Blurring the lines between the real and virtual has now become the modern trend and to most companies it seems to be the future.Virtual Reality puts the user into a computer simulated environment allowing them to experience being in a different surrounding, instead of the one they are actually in. It uses auditory and visual stimulations to achieve this. At the outset this technology has a lot of obvious use cases,gaming being the biggest emerging field in this sector.This technology allows for an immersive experience to be created for a plethora of environments,the only limit being that of one’s imagination.
Immersion is key here,the auditory and visual effects must be effective enough to convince the mind that it is truly in another place.
As stated the two factors that will determine the depth of immersion into the virtual environment are visuals and auditory effects.
Let’s take a look at how the visuals are set up. In a typical VR headset we have an arrangement of Frensel lenses. These type of lenses have the same curvature as regular lenses but they are segmented. Allowing for the visuals to be maintained,keeping the weight low.
This does however come with compromises,having the lenses segmented means that at the peaks the lens does not possess the correct curvature leading to the formation of a less sharper image.This can be overcome by increasing the number of segments,but then again more the segments,more the weight.
Manufacturers must find the right balance in order to produce images that have certain sharpness and quality without the addition of extra weight on the headset,as the extra weight will spoil the immersion.
That in brief covers the visual aspect. It’s still only one half of the coin.Flipping to the other side we find the next component for a good VR experience, Audio.
A key technique that is used to create the audio is binaural audio.which is technique that creates spatial sound. To go deeper into this subject we need to understand the need for “rotational audio” as the user will not be stationary during a VR experience. Here inputs need to be taken from physical sensors to produce spatially aware sound.
A lot of products claim to guarantee this experience ranging all the way from a $10 Google cardboard to a $499 Oculus Rift. The underlying principle although is the same throughout.
A different approach to blur the lines between the virtual and real world world is to augment it.Rather than an experience that completely transports the user to a different environment we augment the natural surrounding around the user to create an immersive experience.The technology used to do this slightly differs from the technology used for complete immersion.

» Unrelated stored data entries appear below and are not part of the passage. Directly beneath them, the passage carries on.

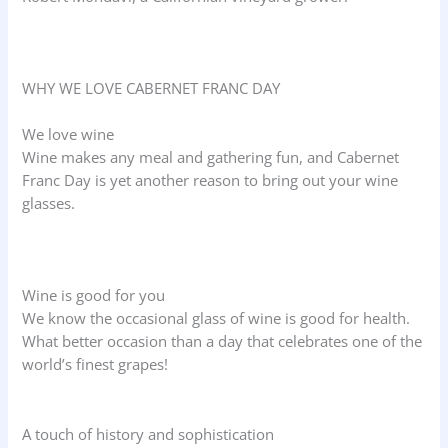
WHY WE LOVE CABERNET FRANC DAY
We love wine
Wine makes any meal and gathering fun, and Cabernet
Franc Day is yet another reason to bring out your wine
glasses.
Wine is good for you
We know the occasional glass of wine is good for health.
What better occasion than a day that celebrates one of the
world’s finest grapes!
A touch of history and sophistication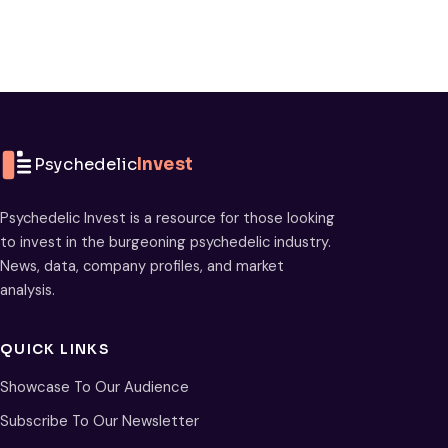
Psychedelic
Invest
Psychedelic Invest is a resource for those looking
to invest in the burgeoning psychedelic industry.
News, data, company profiles, and market
analysis.
QUICK LINKS
Showcase To Our Audience
Subscribe To Our Newsletter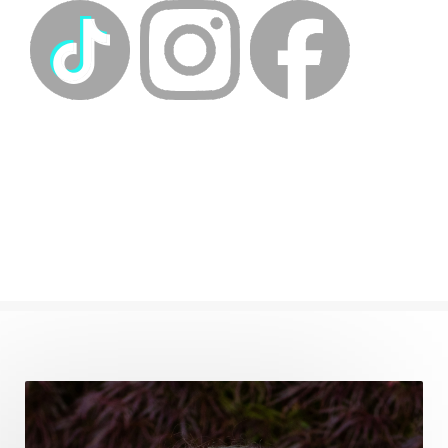
energyhealing
energymedicine
epigenetics
fallpreparation
feminine embodiment
feminine energy
femininevitality
find a spring
find your voice
fire breath practice
frequency healing
frequency healing for weight loss
frequency medicine
frequency playlist
frequencyhealing
frequencymedicine
fromsurvivaltosovereignty
gratitude frequency
grounding
grounding practices
gut health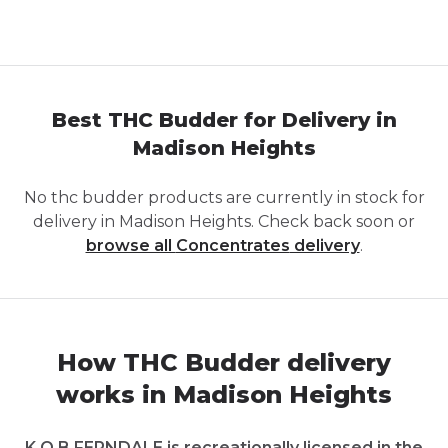
Best THC Budder for Delivery in
Madison Heights
No
thc budder
products are currently in stock for
delivery in
Madison Heights
. Check back soon or
browse all
Concentrates
delivery
.
How THC Budder delivery
works in Madison Heights
K.O.B FERNDALE is recreationally licensed in the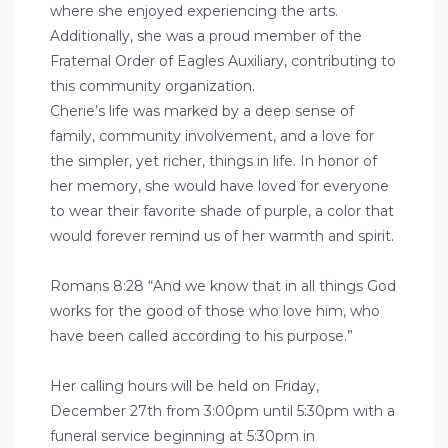
where she enjoyed experiencing the arts.
Additionally, she was a proud member of the
Fraternal Order of Eagles Auxiliary, contributing to
this community organization.
Cherie’s life was marked by a deep sense of
family, community involvement, and a love for
the simpler, yet richer, things in life. In honor of
her memory, she would have loved for everyone
to wear their favorite shade of purple, a color that
would forever remind us of her warmth and spirit.
Romans 8:28 “And we know that in all things God
works for the good of those who love him, who
have been called according to his purpose.”
Her calling hours will be held on Friday,
December 27th from 3:00pm until 5:30pm with a
funeral service beginning at 5:30pm in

Here a technique called as SLAM(Simultaneous Location And Mapping) is used to render virtual images over the objects present in the real world. This algorithm at its heart basically solves multiple localization and mapping problems. There is also another approach which relies on the GPS,accelerometer and others sensors to feed information about location in order to augment it.
AR & VR is being developed by some big companies like Microsoft with their Hololens and Oculus with their Rift headsets which shows that some of the most forward thinking companies believes that this could be the future. Interest shown by these companies in the development of this technology will pave the way for greater advancements. Leading to a day where there lies no line between the virtual and real.